Die grossen und mittleren Hersteller sind im «Glaceverband» organisiert unter dem Dach der Foederation der Schweizerischen Nahrungsmittel-Industrien FIAL in Bern. Für Konditoreien und Confiserien gibt es die Genossenschaft Swissice, präsidiert vom Huttwiler Glacier Urs Lienhart.

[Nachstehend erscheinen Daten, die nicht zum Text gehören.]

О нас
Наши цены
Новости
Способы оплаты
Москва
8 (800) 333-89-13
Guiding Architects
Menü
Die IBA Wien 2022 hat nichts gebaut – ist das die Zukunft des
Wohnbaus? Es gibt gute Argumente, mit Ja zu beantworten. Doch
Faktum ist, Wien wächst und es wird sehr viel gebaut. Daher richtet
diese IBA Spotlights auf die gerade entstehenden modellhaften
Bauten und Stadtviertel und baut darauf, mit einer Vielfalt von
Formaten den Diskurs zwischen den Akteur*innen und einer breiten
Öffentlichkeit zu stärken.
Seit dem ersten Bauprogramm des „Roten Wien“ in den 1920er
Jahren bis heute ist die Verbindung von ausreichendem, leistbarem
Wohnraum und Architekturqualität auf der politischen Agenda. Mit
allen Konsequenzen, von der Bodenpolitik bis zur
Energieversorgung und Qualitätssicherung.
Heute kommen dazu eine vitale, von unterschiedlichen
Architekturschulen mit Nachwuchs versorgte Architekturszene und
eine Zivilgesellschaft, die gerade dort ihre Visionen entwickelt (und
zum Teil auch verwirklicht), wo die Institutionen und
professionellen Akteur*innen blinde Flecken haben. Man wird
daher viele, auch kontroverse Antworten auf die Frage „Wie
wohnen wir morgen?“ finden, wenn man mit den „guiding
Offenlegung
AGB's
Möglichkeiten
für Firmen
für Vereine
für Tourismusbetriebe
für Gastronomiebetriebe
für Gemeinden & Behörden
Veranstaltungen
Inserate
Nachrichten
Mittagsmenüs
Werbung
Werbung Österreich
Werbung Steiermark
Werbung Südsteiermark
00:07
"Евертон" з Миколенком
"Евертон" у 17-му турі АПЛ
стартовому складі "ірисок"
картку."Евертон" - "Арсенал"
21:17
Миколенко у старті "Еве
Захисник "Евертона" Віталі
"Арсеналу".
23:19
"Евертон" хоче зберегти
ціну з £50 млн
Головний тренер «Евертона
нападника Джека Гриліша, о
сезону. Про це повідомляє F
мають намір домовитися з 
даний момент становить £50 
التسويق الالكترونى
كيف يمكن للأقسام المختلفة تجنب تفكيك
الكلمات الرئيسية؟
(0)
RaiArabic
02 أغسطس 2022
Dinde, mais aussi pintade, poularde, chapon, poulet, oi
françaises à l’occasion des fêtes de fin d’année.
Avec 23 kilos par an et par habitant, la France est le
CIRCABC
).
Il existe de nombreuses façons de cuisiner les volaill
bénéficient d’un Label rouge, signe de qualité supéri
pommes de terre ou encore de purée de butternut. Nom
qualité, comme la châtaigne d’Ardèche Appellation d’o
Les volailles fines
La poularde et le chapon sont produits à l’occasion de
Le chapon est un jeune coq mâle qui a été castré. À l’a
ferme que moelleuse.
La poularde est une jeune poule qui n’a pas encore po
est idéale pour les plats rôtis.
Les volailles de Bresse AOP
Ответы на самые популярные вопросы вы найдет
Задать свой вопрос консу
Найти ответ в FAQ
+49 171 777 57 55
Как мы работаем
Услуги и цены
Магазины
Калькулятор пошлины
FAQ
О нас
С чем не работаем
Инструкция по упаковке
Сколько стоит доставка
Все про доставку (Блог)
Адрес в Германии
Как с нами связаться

Die rund sechzig gewerblichen Swissice-Mitglieder stellen nach selbst auferlegten Regeln Premiumprodukte her.

Glacebecher abfüllen bei Frisco in Rorschach – ein cooler Job.

Nicht unerwähnt seien Gastronomen, die Glace herstellen oder sogar engros verkaufen (Beispiel: Zürcher Mercure Hotel Stoller), spezialiserte Glaciers wie El Bertin Glacé in Schaffhausen sowie die Glaceriekette Dieci mit zentraler Produktion in Rappersiwil und Outlets in Pacht oder Franchising. In der Schweiz operieren über fünfzig Glacésalons mit Eigenproduktion. Und nebst den hiesigen Herstellern gibt es mehrere Importeure wie Masterfoods, Promena (Häagen Dasz) und Giolito.